Too much SF is excused by fans because, though written poorly, characterised poorly and formally unadventurous, it contains some cool ideas. Slonczewski’s research focuses on the pH environmental stress response in Escherichia coli and Bacillus subtilis using genetic techniques.
No trivia or quizzes yet. Then there are these books dealing with not so distant vision of the future categorized here on Goodreads mostly under Subjective Cosmology – these are probably the most approachable to simple reading They’d been used to thinking of light as traveling in straight lines, like a rapidly flung stone crossing the Null Chamber before anything could divert it.

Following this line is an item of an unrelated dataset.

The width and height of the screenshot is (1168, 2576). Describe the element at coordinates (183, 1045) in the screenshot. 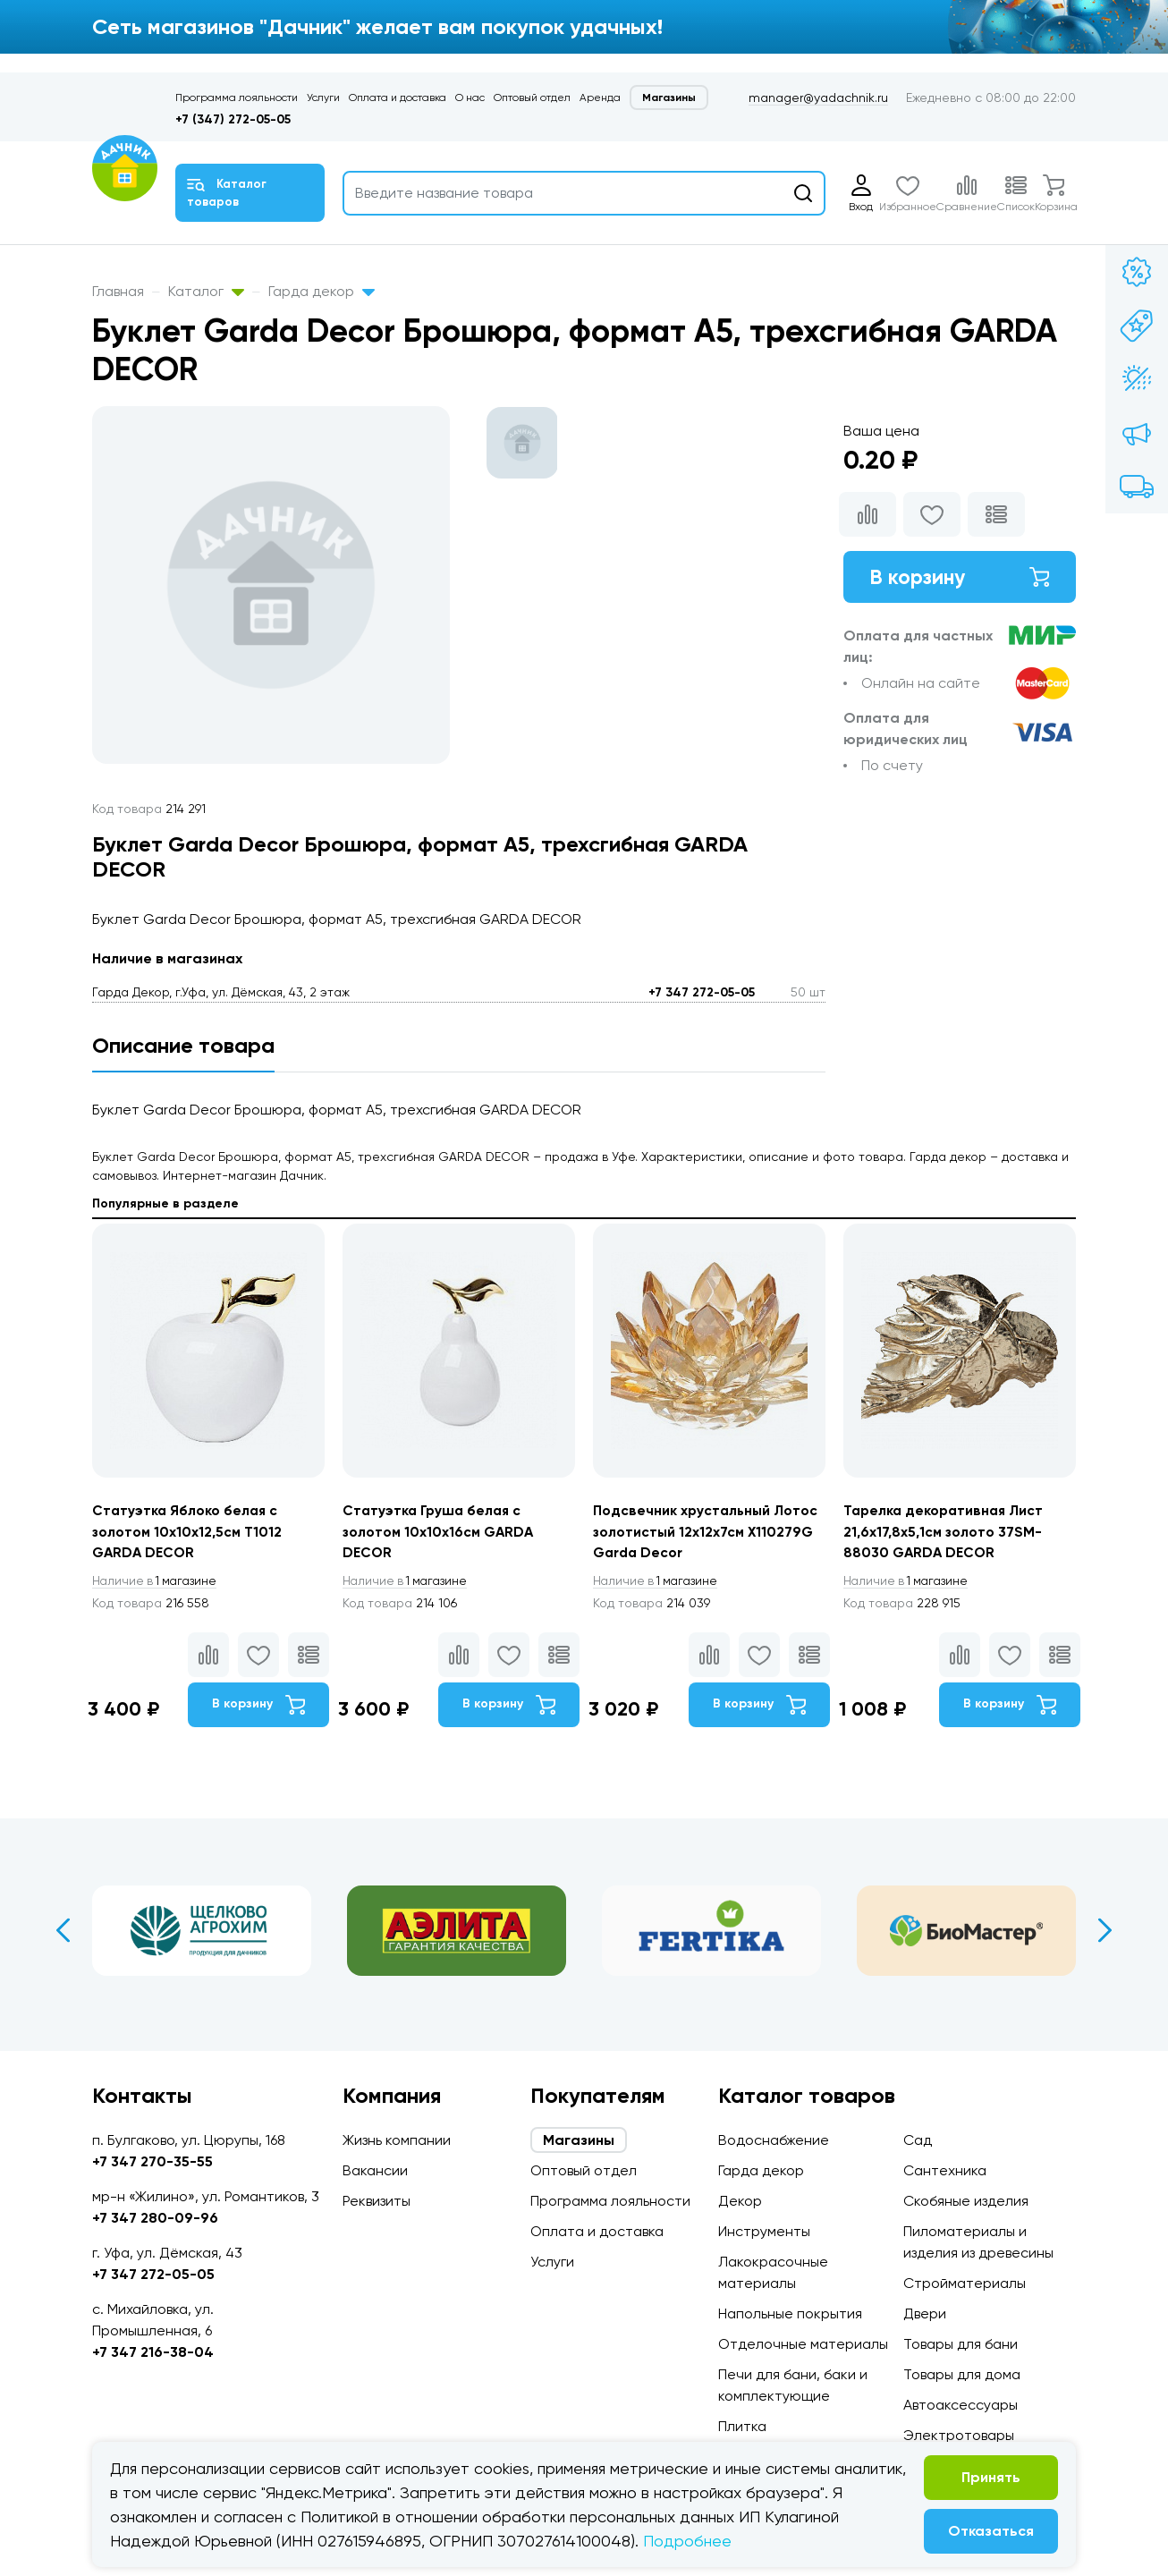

I like the book quite a lot. Well yes, but no. I felt like the Rakesh plot was not concluded in a very satisfactory to me way and the two plots didn’t seem to come together in any meaningful way, which I kept expecting. We don’t know much of how the Aloof live, but I would not necessarily assume that they remained in arks like you suggest.
We’ll form a team if that’s necessary, but we’re willing to join an existing one if they can make a good case that they know what’s going on and that they’re doing something useful about it. Of course, one way of addressing this would be to make the tacit assumption that Egan has translated not just words but concepts into something accessible to 21st-century Anglophone readers.
Oct 25, Username rated it really liked it Shelves: What follows is an Eganesque development of physics, from Galileo to Newton to Einstein, in the language and frame of reference of these very alien beings.
The people of the Splinter from the start, clearly recognizable as some kind of orbital habitat are clearly post-apocalyptic, their science has fallen into disuse to the degree that people know what multiplication is, but rarely learn itand yet, faced with a threat to their future, they develop a knowledge of celestial mechanics, from Newton to Einstein, in less than a generation.
In Icandescence, it was a universe with different physical laws than ours. June 11, at 5: Do not make image postsor otherwise fish for karma. For that reason, I found a lot of the physics arguments a bit difficult to follow, and I have a masters degree in mathematics.

Egan let’s the reader discover the world together with the protagonists by using for example foreign words to describe their geometry that only slowly start to make sense.
It seems for the whole book that they will eventually meet up, as one would expect from this sort of narrative convention, but guess what? It seems many readers were either put off or very impressed because some characters are scientists and a small part of the book narrates their work in simple terms.